Task requirements — Copy out each line featuring the string "Data" from the entries beneath.

Recorded information —

►

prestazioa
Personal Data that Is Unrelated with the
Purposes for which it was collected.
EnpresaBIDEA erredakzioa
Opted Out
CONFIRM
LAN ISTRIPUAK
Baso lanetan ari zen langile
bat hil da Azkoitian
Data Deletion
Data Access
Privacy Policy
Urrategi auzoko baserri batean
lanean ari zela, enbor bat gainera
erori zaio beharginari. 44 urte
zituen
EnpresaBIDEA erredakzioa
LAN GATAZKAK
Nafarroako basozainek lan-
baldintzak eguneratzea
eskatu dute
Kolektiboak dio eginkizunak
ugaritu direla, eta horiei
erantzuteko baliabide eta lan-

◄
►

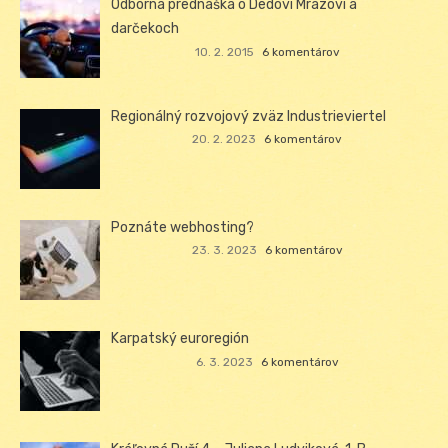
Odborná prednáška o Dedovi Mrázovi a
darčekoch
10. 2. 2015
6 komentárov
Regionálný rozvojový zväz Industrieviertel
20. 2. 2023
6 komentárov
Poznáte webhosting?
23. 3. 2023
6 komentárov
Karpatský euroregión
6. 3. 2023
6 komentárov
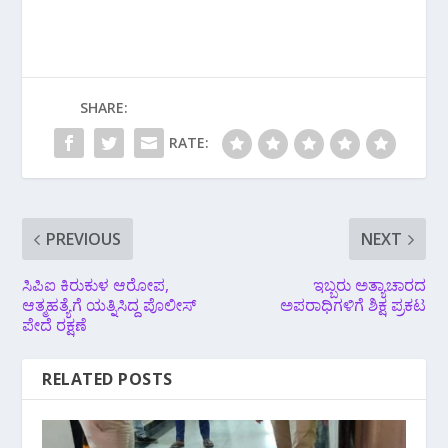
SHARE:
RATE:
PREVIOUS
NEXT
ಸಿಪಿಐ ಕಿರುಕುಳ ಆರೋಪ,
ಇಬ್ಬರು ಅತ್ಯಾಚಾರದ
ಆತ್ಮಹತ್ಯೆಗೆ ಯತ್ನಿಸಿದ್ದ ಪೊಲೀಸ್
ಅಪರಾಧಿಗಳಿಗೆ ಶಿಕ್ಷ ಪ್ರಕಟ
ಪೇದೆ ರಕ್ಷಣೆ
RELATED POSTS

◄

Exercise output —
Personal Data that Is Unrelated with the
Data Deletion
Data Access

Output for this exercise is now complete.